While many of her classmates were unable to complete their educations because of needing to help their families, Johnson sped through school thanks to her incredible gift. She was ready to enter high school by the age of 10, and her father moved the family in order to make sure his daughter met her full potential.
She graduated from West Virginia State College at 18 and began working as a teacher. In 1953, she found work at NASA’s predecessor, the National Advisory Committee for Aeronautics, which had begun hiring Black women during World War II. The agency was so impressed by the women’s skills, it continued to do so after the war.
Eventually, Johnson was able to put her incredible mind to work for NASA at the Langley Research Center’s Guidance and Navigation Department.

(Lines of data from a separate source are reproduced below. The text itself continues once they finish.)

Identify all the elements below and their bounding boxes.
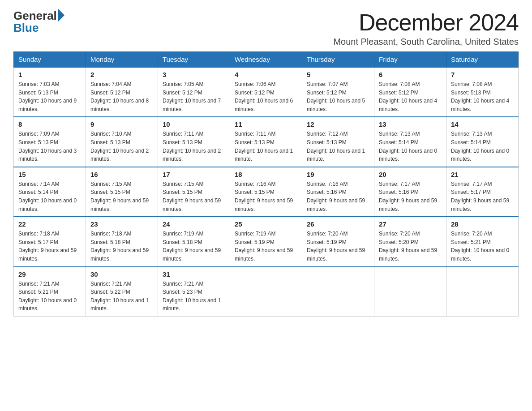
- calendar-day-cell: 18 Sunrise: 7:16 AM Sunset: 5:15 PM Dayl…: [230, 167, 302, 217]
- day-info: Sunrise: 7:14 AM Sunset: 5:14 PM Dayligh…: [18, 180, 81, 213]
- day-number: 4: [235, 71, 297, 78]
- calendar-week-row: 29 Sunrise: 7:21 AM Sunset: 5:21 PM Dayl…: [14, 267, 519, 317]
- day-number: 24: [163, 220, 225, 228]
- title-block: December 2024 Mount Pleasant, South Caro…: [333, 9, 519, 47]
- page-header: General Blue December 2024 Mount Pleasan…: [13, 9, 519, 47]
- calendar-week-row: 8 Sunrise: 7:09 AM Sunset: 5:13 PM Dayli…: [14, 117, 519, 167]
- logo: General Blue: [13, 9, 64, 35]
- calendar-day-cell: 24 Sunrise: 7:19 AM Sunset: 5:18 PM Dayl…: [158, 217, 230, 266]
- day-info: Sunrise: 7:15 AM Sunset: 5:15 PM Dayligh…: [163, 180, 225, 213]
- day-info: Sunrise: 7:20 AM Sunset: 5:20 PM Dayligh…: [379, 230, 442, 263]
- day-number: 8: [18, 120, 81, 128]
- day-number: 1: [18, 71, 81, 78]
- day-info: Sunrise: 7:08 AM Sunset: 5:13 PM Dayligh…: [451, 80, 514, 113]
- day-info: Sunrise: 7:19 AM Sunset: 5:19 PM Dayligh…: [235, 230, 297, 263]
- month-title: December 2024: [333, 9, 519, 36]
- calendar-day-cell: 1 Sunrise: 7:03 AM Sunset: 5:13 PM Dayli…: [14, 67, 86, 117]
- day-info: Sunrise: 7:12 AM Sunset: 5:13 PM Dayligh…: [307, 130, 369, 163]
- day-number: 30: [90, 270, 153, 278]
- day-number: 6: [379, 71, 442, 78]
- calendar-header: SundayMondayTuesdayWednesdayThursdayFrid…: [14, 52, 519, 68]
- day-info: Sunrise: 7:03 AM Sunset: 5:13 PM Dayligh…: [18, 80, 81, 113]
- day-number: 21: [451, 171, 514, 178]
- day-info: Sunrise: 7:09 AM Sunset: 5:13 PM Dayligh…: [18, 130, 81, 163]
- day-number: 23: [90, 220, 153, 228]
- day-info: Sunrise: 7:13 AM Sunset: 5:14 PM Dayligh…: [379, 130, 442, 163]
- calendar-day-cell: 2 Sunrise: 7:04 AM Sunset: 5:12 PM Dayli…: [86, 67, 158, 117]
- weekday-header-monday: Monday: [86, 52, 158, 68]
- location-subtitle: Mount Pleasant, South Carolina, United S…: [333, 37, 519, 47]
- logo-blue-text: Blue: [13, 21, 39, 35]
- day-info: Sunrise: 7:04 AM Sunset: 5:12 PM Dayligh…: [90, 80, 153, 113]
- day-info: Sunrise: 7:21 AM Sunset: 5:21 PM Dayligh…: [18, 280, 81, 313]
- day-number: 5: [307, 71, 369, 78]
- calendar-day-cell: 13 Sunrise: 7:13 AM Sunset: 5:14 PM Dayl…: [374, 117, 446, 167]
- day-number: 25: [235, 220, 297, 228]
- calendar-day-cell: [374, 267, 446, 317]
- day-number: 10: [163, 120, 225, 128]
- day-number: 7: [451, 71, 514, 78]
- calendar-day-cell: 23 Sunrise: 7:18 AM Sunset: 5:18 PM Dayl…: [86, 217, 158, 266]
- calendar-day-cell: 19 Sunrise: 7:16 AM Sunset: 5:16 PM Dayl…: [302, 167, 374, 217]
- day-number: 9: [90, 120, 153, 128]
- calendar-day-cell: 22 Sunrise: 7:18 AM Sunset: 5:17 PM Dayl…: [14, 217, 86, 266]
- day-info: Sunrise: 7:05 AM Sunset: 5:12 PM Dayligh…: [163, 80, 225, 113]
- day-number: 11: [235, 120, 297, 128]
- day-info: Sunrise: 7:15 AM Sunset: 5:15 PM Dayligh…: [90, 180, 153, 213]
- day-info: Sunrise: 7:11 AM Sunset: 5:13 PM Dayligh…: [235, 130, 297, 163]
- day-info: Sunrise: 7:19 AM Sunset: 5:18 PM Dayligh…: [163, 230, 225, 263]
- day-info: Sunrise: 7:21 AM Sunset: 5:23 PM Dayligh…: [163, 280, 225, 313]
- day-number: 15: [18, 171, 81, 178]
- calendar-day-cell: [302, 267, 374, 317]
- weekday-header-friday: Friday: [374, 52, 446, 68]
- calendar-day-cell: 25 Sunrise: 7:19 AM Sunset: 5:19 PM Dayl…: [230, 217, 302, 266]
- day-number: 12: [307, 120, 369, 128]
- day-info: Sunrise: 7:16 AM Sunset: 5:15 PM Dayligh…: [235, 180, 297, 213]
- calendar-day-cell: 15 Sunrise: 7:14 AM Sunset: 5:14 PM Dayl…: [14, 167, 86, 217]
- day-number: 14: [451, 120, 514, 128]
- day-info: Sunrise: 7:06 AM Sunset: 5:12 PM Dayligh…: [235, 80, 297, 113]
- day-info: Sunrise: 7:17 AM Sunset: 5:16 PM Dayligh…: [379, 180, 442, 213]
- calendar-day-cell: 26 Sunrise: 7:20 AM Sunset: 5:19 PM Dayl…: [302, 217, 374, 266]
- weekday-header-saturday: Saturday: [446, 52, 519, 68]
- day-number: 29: [18, 270, 81, 278]
- calendar-day-cell: 29 Sunrise: 7:21 AM Sunset: 5:21 PM Dayl…: [14, 267, 86, 317]
- day-info: Sunrise: 7:13 AM Sunset: 5:14 PM Dayligh…: [451, 130, 514, 163]
- calendar-day-cell: [230, 267, 302, 317]
- day-number: 31: [163, 270, 225, 278]
- day-number: 13: [379, 120, 442, 128]
- calendar-week-row: 1 Sunrise: 7:03 AM Sunset: 5:13 PM Dayli…: [14, 67, 519, 117]
- day-info: Sunrise: 7:11 AM Sunset: 5:13 PM Dayligh…: [163, 130, 225, 163]
- calendar-day-cell: 11 Sunrise: 7:11 AM Sunset: 5:13 PM Dayl…: [230, 117, 302, 167]
- day-info: Sunrise: 7:18 AM Sunset: 5:18 PM Dayligh…: [90, 230, 153, 263]
- day-info: Sunrise: 7:16 AM Sunset: 5:16 PM Dayligh…: [307, 180, 369, 213]
- calendar-day-cell: 4 Sunrise: 7:06 AM Sunset: 5:12 PM Dayli…: [230, 67, 302, 117]
- calendar-week-row: 22 Sunrise: 7:18 AM Sunset: 5:17 PM Dayl…: [14, 217, 519, 266]
- day-info: Sunrise: 7:17 AM Sunset: 5:17 PM Dayligh…: [451, 180, 514, 213]
- calendar-body: 1 Sunrise: 7:03 AM Sunset: 5:13 PM Dayli…: [14, 67, 519, 316]
- calendar-day-cell: 17 Sunrise: 7:15 AM Sunset: 5:15 PM Dayl…: [158, 167, 230, 217]
- calendar-day-cell: 16 Sunrise: 7:15 AM Sunset: 5:15 PM Dayl…: [86, 167, 158, 217]
- calendar-day-cell: 3 Sunrise: 7:05 AM Sunset: 5:12 PM Dayli…: [158, 67, 230, 117]
- day-info: Sunrise: 7:18 AM Sunset: 5:17 PM Dayligh…: [18, 230, 81, 263]
- weekday-header-wednesday: Wednesday: [230, 52, 302, 68]
- day-info: Sunrise: 7:20 AM Sunset: 5:19 PM Dayligh…: [307, 230, 369, 263]
- calendar-day-cell: 21 Sunrise: 7:17 AM Sunset: 5:17 PM Dayl…: [446, 167, 519, 217]
- calendar-day-cell: 27 Sunrise: 7:20 AM Sunset: 5:20 PM Dayl…: [374, 217, 446, 266]
- day-number: 3: [163, 71, 225, 78]
- day-number: 18: [235, 171, 297, 178]
- calendar-day-cell: 30 Sunrise: 7:21 AM Sunset: 5:22 PM Dayl…: [86, 267, 158, 317]
- calendar-day-cell: 28 Sunrise: 7:20 AM Sunset: 5:21 PM Dayl…: [446, 217, 519, 266]
- calendar-day-cell: [446, 267, 519, 317]
- calendar-table: SundayMondayTuesdayWednesdayThursdayFrid…: [13, 51, 519, 317]
- calendar-day-cell: 20 Sunrise: 7:17 AM Sunset: 5:16 PM Dayl…: [374, 167, 446, 217]
- day-number: 27: [379, 220, 442, 228]
- calendar-day-cell: 6 Sunrise: 7:08 AM Sunset: 5:12 PM Dayli…: [374, 67, 446, 117]
- calendar-day-cell: 12 Sunrise: 7:12 AM Sunset: 5:13 PM Dayl…: [302, 117, 374, 167]
- day-number: 17: [163, 171, 225, 178]
- day-info: Sunrise: 7:08 AM Sunset: 5:12 PM Dayligh…: [379, 80, 442, 113]
- day-info: Sunrise: 7:21 AM Sunset: 5:22 PM Dayligh…: [90, 280, 153, 313]
- calendar-day-cell: 9 Sunrise: 7:10 AM Sunset: 5:13 PM Dayli…: [86, 117, 158, 167]
- calendar-day-cell: 8 Sunrise: 7:09 AM Sunset: 5:13 PM Dayli…: [14, 117, 86, 167]
- day-info: Sunrise: 7:07 AM Sunset: 5:12 PM Dayligh…: [307, 80, 369, 113]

She went on to work on the Redstone, Mercury, and Apollo space programs; calculating the trajectory for Alan Shepard, the first American in space, and Glenn’s historic orbit. She continued to work at NASA until 1986 and was awarded the Presidential Medal of Freedom from President Barack Obama in 2015.
2. Dorothy Vaughan

Dorothy Vaughan paved the way for minorities, including Johnson, by becoming NASA’s first Black manager.
Dorothy was born in 1910 in Kansas City, Missouri. She excelled in school and graduated from Wilberforce University in Ohio in 1926.

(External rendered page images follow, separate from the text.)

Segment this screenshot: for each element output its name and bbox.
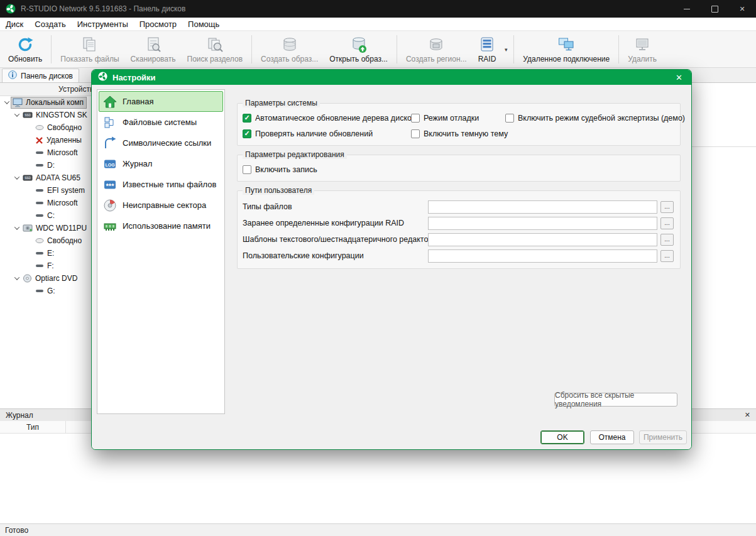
menu-disk[interactable]: Диск <box>0 18 29 31</box>
tree-item-label: Microsoft <box>47 199 78 207</box>
chevron-down-icon[interactable] <box>13 172 21 184</box>
filesystems-icon <box>103 116 117 129</box>
close-button[interactable] <box>728 0 756 18</box>
checkbox-dark-theme[interactable]: Включить темную тему <box>411 127 505 141</box>
settings-nav-filesystems[interactable]: Файловые системы <box>99 112 223 133</box>
tree-item-label: WDC WD11PU <box>36 224 87 232</box>
raid-dropdown-arrow[interactable]: ▾ <box>501 33 510 66</box>
tab-disk-panel[interactable]: Панель дисков <box>2 68 79 82</box>
group-title: Параметры редактирования <box>243 150 347 159</box>
settings-category-list: Главная Файловые системы Символические с… <box>97 89 225 414</box>
remote-connection-button[interactable]: Удаленное подключение <box>517 33 615 66</box>
file-types-path-input[interactable] <box>428 200 657 214</box>
create-region-button[interactable]: Создать регион... <box>400 33 473 66</box>
maximize-button[interactable] <box>701 0 728 18</box>
scan-icon <box>145 35 162 54</box>
log-column-type[interactable]: Тип <box>0 421 66 433</box>
tree-item-label: D: <box>47 161 55 170</box>
settings-nav-log[interactable]: LOG Журнал <box>99 153 223 174</box>
browse-button[interactable]: ... <box>660 234 674 246</box>
toolbar-label: Удалить <box>628 55 657 63</box>
checkbox-box <box>411 129 420 138</box>
dialog-close-icon[interactable]: ✕ <box>673 73 685 82</box>
chevron-down-icon[interactable] <box>13 109 21 121</box>
dialog-titlebar: Настройки ✕ <box>92 70 691 85</box>
tree-item-label: G: <box>47 287 55 295</box>
editing-parameters-group: Параметры редактирования Включить запись <box>237 155 681 182</box>
chevron-down-icon[interactable] <box>3 96 11 109</box>
browse-button[interactable]: ... <box>660 217 674 229</box>
chevron-down-icon[interactable] <box>13 272 21 285</box>
toolbar-label: Создать регион... <box>406 55 467 63</box>
bad-sectors-icon <box>103 199 117 212</box>
toolbar: Обновить Показать файлы Сканировать Поис… <box>0 31 756 68</box>
toolbar-label: Открыть образ... <box>329 55 388 63</box>
checkbox-forensic-mode[interactable]: Включить режим судебной экспертизы (демо… <box>505 111 685 125</box>
toolbar-label: Сканировать <box>131 55 176 63</box>
checkbox-box <box>411 114 420 123</box>
dvd-drive-icon <box>23 274 32 283</box>
svg-text:LOG: LOG <box>105 162 115 167</box>
delete-button[interactable]: Удалить <box>622 33 662 66</box>
r-studio-logo-icon <box>6 4 16 14</box>
free-space-icon <box>35 124 44 131</box>
settings-nav-memory-usage[interactable]: Использование памяти <box>99 216 223 236</box>
partition-icon <box>35 188 44 193</box>
partition-icon <box>35 263 44 268</box>
raid-configs-path-input[interactable] <box>428 217 657 230</box>
path-label: Типы файлов <box>243 202 428 211</box>
settings-nav-bad-sectors[interactable]: Неисправные сектора <box>99 195 223 216</box>
tree-item-label: E: <box>47 249 54 258</box>
settings-nav-symlinks[interactable]: Символические ссылки <box>99 133 223 153</box>
group-title: Пути пользователя <box>243 186 314 195</box>
tab-label: Панель дисков <box>21 72 73 80</box>
hdd-icon <box>23 224 33 232</box>
tree-item-label: Optiarc DVD <box>35 274 77 283</box>
checkbox-check-updates[interactable]: Проверять наличие обновлений <box>243 127 411 141</box>
ok-button[interactable]: OK <box>540 430 584 444</box>
computer-icon <box>13 98 23 107</box>
show-files-button[interactable]: Показать файлы <box>55 33 124 66</box>
menu-view[interactable]: Просмотр <box>134 18 182 31</box>
partition-icon <box>35 251 44 256</box>
checkbox-auto-refresh-disk-tree[interactable]: Автоматическое обновление дерева дисков <box>243 111 411 125</box>
user-configs-path-input[interactable] <box>428 249 657 263</box>
refresh-button[interactable]: Обновить <box>3 33 48 66</box>
partition-icon <box>35 213 44 218</box>
checkbox-label: Режим отладки <box>424 114 479 123</box>
r-studio-logo-icon <box>98 72 107 84</box>
editor-templates-path-input[interactable] <box>428 233 657 246</box>
browse-button[interactable]: ... <box>660 250 674 262</box>
checkbox-debug-mode[interactable]: Режим отладки <box>411 111 505 125</box>
minimize-button[interactable] <box>673 0 701 18</box>
browse-button[interactable]: ... <box>660 201 674 213</box>
r-studio-window: R-STUDIO Network 9.5.191683 - Панель дис… <box>0 0 756 536</box>
free-space-icon <box>35 238 44 244</box>
chevron-down-icon[interactable] <box>13 222 21 234</box>
reset-hidden-notifications-button[interactable]: Сбросить все скрытые уведомления <box>554 393 677 407</box>
scan-button[interactable]: Сканировать <box>125 33 182 66</box>
checkbox-enable-write[interactable]: Включить запись <box>243 163 675 177</box>
menu-tools[interactable]: Инструменты <box>72 18 134 31</box>
apply-button[interactable]: Применить <box>639 430 687 444</box>
checkbox-box <box>243 114 251 123</box>
system-parameters-group: Параметры системы Автоматическое обновле… <box>237 103 681 146</box>
partition-icon <box>35 288 44 293</box>
path-label: Заранее определенные конфигурации RAID <box>243 219 428 227</box>
create-image-button[interactable]: Создать образ... <box>255 33 324 66</box>
settings-nav-known-file-types[interactable]: *** Известные типы файлов <box>99 174 223 195</box>
settings-nav-label: Главная <box>123 97 153 106</box>
checkbox-label: Проверять наличие обновлений <box>255 129 373 138</box>
settings-nav-main[interactable]: Главная <box>99 91 223 112</box>
cancel-button[interactable]: Отмена <box>590 430 634 444</box>
search-partitions-button[interactable]: Поиск разделов <box>182 33 249 66</box>
log-close-icon[interactable]: ✕ <box>745 411 750 419</box>
menu-help[interactable]: Помощь <box>182 18 225 31</box>
tree-item-label: Свободно <box>47 236 82 245</box>
tree-item-label: EFI system <box>47 186 85 195</box>
group-title: Параметры системы <box>243 99 320 107</box>
raid-button[interactable]: RAID <box>473 33 502 66</box>
menu-create[interactable]: Создать <box>29 18 71 31</box>
open-image-button[interactable]: Открыть образ... <box>324 33 393 66</box>
delete-icon <box>633 35 651 54</box>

She left her position as a teacher during World War II to work at Langley, in what she believed would be a temporary position. However, she stayed on after the war and was asked to lead the West Area Computing Unit after Jim Crow laws required segregation of the Black women from their white counterparts.
Vaughan headed the division for 9 years, from 1949 until 1958. She continued to use her incredible skills in an integrated computer division and became an expert programmer, contributing to the Scout Launch Vehicle Program before retiring in 1971. She died in 2008.
3. Mary Jackson
Mary Jackson was NASA’s first Black female engineer.
Born in Virginia in 1921, Mary was another extraordinary scientist who worked closely with Johnson and Vaughan. Like them, she joined Langley after working as a teacher.
In the 1950s, she experimented with processing data from wind tunnels and flights. Eventually, she joined a training program that would allow her to earn a promotion from mathematician to engineer, which required taking classes at the University of Virginia in addition to her work. In 1958, she became NASA’s first Black female engineer.
After 34 years, Jackson took a job in NASA’s Equal Opportunity office, making changes to benefit female workers until her retirement in 1985. She died in 2005.
The recently released movie based on these remarkable women’s lives has garnered three Oscar nominations, one SAG Award for best cast in a motion picture, two weeks on top of the box office, and over $80 million in gross ticket sales so far.